Paige lay back against the bank and spread out her arms like she was about to be crucified. For a kid who made short work of Olympic-sized swimming pools, it seemed to me that my sister’s biceps were sticklike. Paige had turned to the river that day only because she had given up her search of the beaver pond and the woods behind our house. I had seen her back there the other day, wading methodically in hip boots in invisible lanes from one end of the beaver pond to the other, scouring the water. In the end, she found nothing more interesting in there than a man’s tennis sneaker. Another time she walked through the woods, hunched over like a witch from a children’s picture book, studying the fallen leaves and humus for any trace of our mother. But this was land that had been searched and searched again by professionals and volunteers. Rows of women and men had walked side by side, almost shoulder to shoulder. They had found nothing. And neither had Paige. She had found nothing there and she had found nothing—other than empty beer bottles and candy wrappers and plastic coffee-cup lids—as she had walked for hours along the riverbank beside the road, kicking at the brush with her sneakers.

“What are you going to make for dinner?” she asked me after a moment, the question breaking the silence like a flying fish breaking the water.

“Can I take that to mean you’re going to put your energies to better use than going for a dip in the river?”

“I guess.”

“Thank you,” I said. “I would have been really pissed off if I’d had to go in and drag you out by your bathing suit.”

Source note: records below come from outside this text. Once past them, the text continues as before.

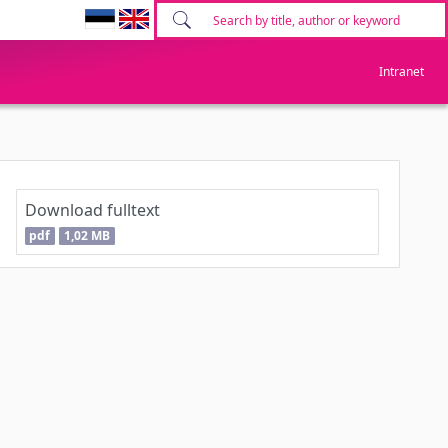
Intranet
Download fulltext
pdf
1,02 MB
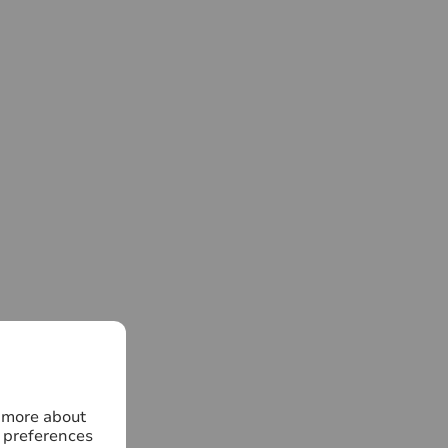
n more about
 preferences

“You didn’t answer my question.”

It was a little before five. I had spotted Paige because I’d been walking to the general store for a bottle of Diet Coke and a brownie. I was only a little buzzed now, but I was still very, very hungry. I was also hoping that I might see something in the store’s refrigerator case that I could put on our father’s tab and call it dinner. Some potato salad, perhaps, and a couple of Mexican wraps. For a small store in a small village, the refrigerator case was impressive. When I was stoned—more stoned than I was that afternoon—the deli section made me think of a toy magic trick I’d had when I’d been younger than Paige was now, and I was first fantasizing that I might become a magician when I grew up. The trick was a red plastic vase no more than four or five inches tall, and it seemed never to run out of water. Or, to be precise, it seemed never to run out of water two times. Then it really did run dry. But twice you could seem to empty it before your—theoretically amazed—audience. The refrigerator case and deli section at the Bartlett General Store were a little bit like that to me, especially when I had the dope giggles.